Thumbprint Cookies - cooking recipe

Ingredients
    1 cup butter
    1/2 cup firmly packed brown sugar
    2 large eggs
    1/2 teaspoon vanilla
    2 1/2 cups all-purpose flour
    1/4 teaspoon salt
    1 1/2 cups finely chopped walnuts
    3 -4 tablespoons red currant jelly (I like to use icing made with powdered sugar & butter, flavored with chocolate or instant coffee) or 3 -4 tablespoons raspberry jam (I like to use icing made with powdered sugar & butter, flavored with chocolate or instant coffee)
Preparation
    In large bowl of an electric mixer, beat butter and sugar until creamy.
    Separate eggs.
    Place whites in a small bowl, lightly beat; set aside.

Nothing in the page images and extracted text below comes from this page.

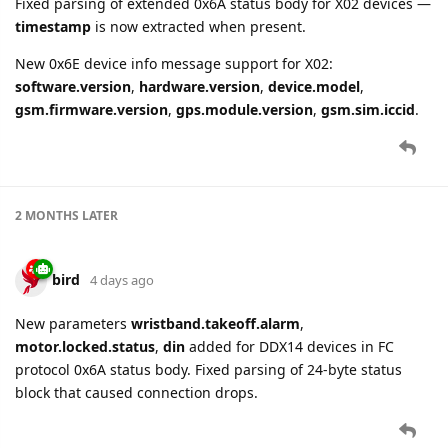
Fixed parsing of extended 0x6A status body for X02 devices —
timestamp
is now extracted when present.
New 0x6E device info message support for X02:
software.version
,
hardware.version
,
device.model
,
gsm.firmware.version
,
gps.module.version
,
gsm.sim.iccid
.
2 MONTHS
LATER
bird
4 days ago
New parameters
wristband.takeoff.alarm
,
motor.locked.status
,
din
added for DDX14 devices in FC
protocol 0x6A status body. Fixed parsing of 24-byte status
block that caused connection drops.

    Add egg yolks and vanilla to butter mixture.
    Beat well.
    In another bowl, stir together flour and salt.
    Gradually add flour & salt to butter mixture, Blending thoroughly.
    With your hands, roll dough into balls about 1-inch diameter.
    Dip each ball in eggs whites, then roll in finely chopped walnuts to coat.
    Place on greased baking sheets,spacing 1 inch apart.
    With your thumb or the tip of a spoon (I use my thumb), make an indentation inthe center of each ball.
    Neatly fill each indentation with 1/4 teaspoon jelly or jam.
    (If using icing fill each cookie after baking.) Bake in a 375\u00b0 oven for 12-15 minutes or until lightly browned.
    Let cool on baking sheets for about 1 minute, then transfer to rack and let cool completely.
    This is when I fill each with icing.